Rabbi Menachem Hacohen, who was chief rabbi of Romania, recalled accompanying Wiesel on his trip to his birthplace in 2002, where he received the Star of Romania Award from president Ion Iliescu.

“There were hardly any Jews in the whole Sighet area, maybe 60,” Hacohen said. “But they had a special ceremony in the municipality and later in an old wooden building that served as the synagogue. Elie stood at the pillar of the prayer, put his arm around me, closed his eyes and in front of all the distinguished guests, sang the whole of ‘Ya Ribon Olam,’ in the old Viznitz melody.”

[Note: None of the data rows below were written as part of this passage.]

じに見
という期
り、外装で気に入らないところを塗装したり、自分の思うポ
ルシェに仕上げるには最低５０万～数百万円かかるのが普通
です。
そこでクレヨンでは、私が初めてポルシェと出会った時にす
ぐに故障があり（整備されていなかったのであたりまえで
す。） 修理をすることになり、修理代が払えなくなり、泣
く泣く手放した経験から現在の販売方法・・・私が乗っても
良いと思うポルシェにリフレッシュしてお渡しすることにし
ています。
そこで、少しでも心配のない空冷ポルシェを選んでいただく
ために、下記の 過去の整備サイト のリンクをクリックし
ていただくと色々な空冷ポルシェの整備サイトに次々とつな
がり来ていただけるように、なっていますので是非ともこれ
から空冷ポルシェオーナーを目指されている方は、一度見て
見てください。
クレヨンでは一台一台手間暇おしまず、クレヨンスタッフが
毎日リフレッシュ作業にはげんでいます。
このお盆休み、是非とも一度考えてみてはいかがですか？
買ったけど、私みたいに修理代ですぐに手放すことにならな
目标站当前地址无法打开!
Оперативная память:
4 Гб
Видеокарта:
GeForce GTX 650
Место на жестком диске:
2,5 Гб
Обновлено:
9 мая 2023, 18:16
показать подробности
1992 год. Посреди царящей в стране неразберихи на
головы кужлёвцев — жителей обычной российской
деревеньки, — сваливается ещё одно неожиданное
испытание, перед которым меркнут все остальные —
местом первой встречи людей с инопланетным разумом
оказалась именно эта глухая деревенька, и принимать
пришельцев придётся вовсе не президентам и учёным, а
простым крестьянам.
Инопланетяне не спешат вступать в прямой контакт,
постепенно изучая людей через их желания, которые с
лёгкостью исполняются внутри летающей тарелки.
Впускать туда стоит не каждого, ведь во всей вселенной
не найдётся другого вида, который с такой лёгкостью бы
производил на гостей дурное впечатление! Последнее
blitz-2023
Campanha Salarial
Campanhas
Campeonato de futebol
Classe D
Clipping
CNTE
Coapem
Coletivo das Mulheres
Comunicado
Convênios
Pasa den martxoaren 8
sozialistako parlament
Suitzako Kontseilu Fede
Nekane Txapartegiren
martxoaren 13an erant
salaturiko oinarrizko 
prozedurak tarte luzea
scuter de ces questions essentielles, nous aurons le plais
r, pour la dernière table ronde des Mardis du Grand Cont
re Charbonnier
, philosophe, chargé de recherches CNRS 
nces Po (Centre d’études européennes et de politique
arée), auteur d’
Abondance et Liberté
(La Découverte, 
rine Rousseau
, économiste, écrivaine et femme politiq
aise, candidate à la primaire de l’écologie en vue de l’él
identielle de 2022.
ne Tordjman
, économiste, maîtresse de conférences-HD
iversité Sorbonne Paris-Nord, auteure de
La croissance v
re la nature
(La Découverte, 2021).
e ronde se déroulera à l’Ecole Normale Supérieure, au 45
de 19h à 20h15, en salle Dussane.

Sylva Zalmanson, a former prisoner of Zion who was jailed in 1970 for attempting to hijack a Soviet plane to Israel with Yosef Mendelevitch and 14 other refuseniks, said Wiesel’s landmark 1966 book, The Jews of Silence, had inspired the “Let Our People Go” campaign.

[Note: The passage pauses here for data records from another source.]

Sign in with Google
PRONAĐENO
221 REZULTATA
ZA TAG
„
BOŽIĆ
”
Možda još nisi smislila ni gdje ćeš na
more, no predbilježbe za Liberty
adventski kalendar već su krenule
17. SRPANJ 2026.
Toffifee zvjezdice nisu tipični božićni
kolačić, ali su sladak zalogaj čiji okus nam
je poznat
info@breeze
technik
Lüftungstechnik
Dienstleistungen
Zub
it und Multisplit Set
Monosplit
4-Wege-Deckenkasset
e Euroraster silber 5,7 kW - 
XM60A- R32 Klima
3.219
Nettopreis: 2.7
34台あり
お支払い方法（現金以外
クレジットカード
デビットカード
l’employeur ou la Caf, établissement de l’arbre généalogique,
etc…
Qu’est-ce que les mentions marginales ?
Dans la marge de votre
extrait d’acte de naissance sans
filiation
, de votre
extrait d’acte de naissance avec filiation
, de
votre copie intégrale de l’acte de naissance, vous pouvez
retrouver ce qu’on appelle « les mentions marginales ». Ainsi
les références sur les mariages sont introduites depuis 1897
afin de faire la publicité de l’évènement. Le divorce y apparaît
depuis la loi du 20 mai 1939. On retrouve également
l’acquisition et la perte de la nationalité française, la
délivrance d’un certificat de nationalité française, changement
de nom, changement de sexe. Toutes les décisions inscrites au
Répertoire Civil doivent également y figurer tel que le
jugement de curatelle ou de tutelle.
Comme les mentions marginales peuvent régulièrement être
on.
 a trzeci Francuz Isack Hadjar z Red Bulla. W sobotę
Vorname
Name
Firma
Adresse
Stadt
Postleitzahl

“Without that book, the world wouldn’t have known what was going on,” she said. “After the Six Day War, we felt we needed to come out from the underground to launch a more active campaign. In 1974, Zalmanson was released as part of an American- Soviet prisoner exchange; she made aliya and advocated for the release of her husband and other dissidents. “I met Elie Wiesel only once in the Knesset, and was most impressed by his personality,” she said.

“I couldn’t understand how he could have gone through the hell he did, and still smile. He was a fighter and a believer. Because of people like him, we have a future. I really believe that.”

Matthew Bronfman, chairman of the Limmud FSU International Steering Committee, said his first impression of Wiesel was in 1985, when he stood in front of president Ronald Reagan and told him not to visit the Bitburg military cemetery in Germany, where many burial plots were dedicated to the Waffen-SS. “This, in his quiet, elegant and forceful way, was an act of courage, and an act of overwhelming humanity. It spoke volumes to me about a man of convictions and ethics and morals.”

Later, Bronfman said, he met Wiesel many times, and 17 years ago, traveled with him to the bar mitzva of his oldest son, Jeremy. “There’s a story in the Torah that children are supposed to outdo their fathers. It was a big deal, and I spent hours and hours working on my speech, and on the bus from the bar mitzva to the dinner Elie looked at me and said, “Matthew, your speech was wonderful, and your son’s was much better!”

Hebrew University President Menachem Ben-Sasson said the Mandel School, “which connects between the mountain [Mount Scopus] and the village below [Jerusalem],” was the perfect location to memorialize Wiesel’s legacy. “This is the place to study someone who derives his roots from the past, and takes on missions in the present in order to serve the future,” Ben-Sasson said.

“One of Elie’s great lessons to us was not only to deal with the past or the present, but to get involved. Indifference, he taught us, was almost tantamount to a crime.”

The exhibition traces Wiesel’s life from a boy in Sighet through surviving the Holocaust in Auschwitz and Buchenwald, studying in France and moving to the US in 1955, becoming a prominent journalist and writer of almost 60 books, including his most famous, Night, and winning the Nobel Peace Prize in 1986 for being “a messenger to mankind.”

Tuesday’s event, organized by Limmud FSU founder Chaim Chesler, was moderated by Prof. Aviad Hacohen, dean of the Academic Center of Law and Science, and attended by dozens of dignitaries, including Herman Kahan, 90, who also grew up with Wiesel in Sighet, also survived the Holocaust, and now lives in Norway, and Wiesel’s Canadian-born nephew, Dr. Steven Jackson, a prominent neurosurgeon at the Rabin Medical Center in Petah Tikva.

“Elie Wiesel was the spiritual father of Limmud FSU a decade ago,” said Chesler. “This exhibition commemorates his story and life work, and ensures that they will not be forgotten.”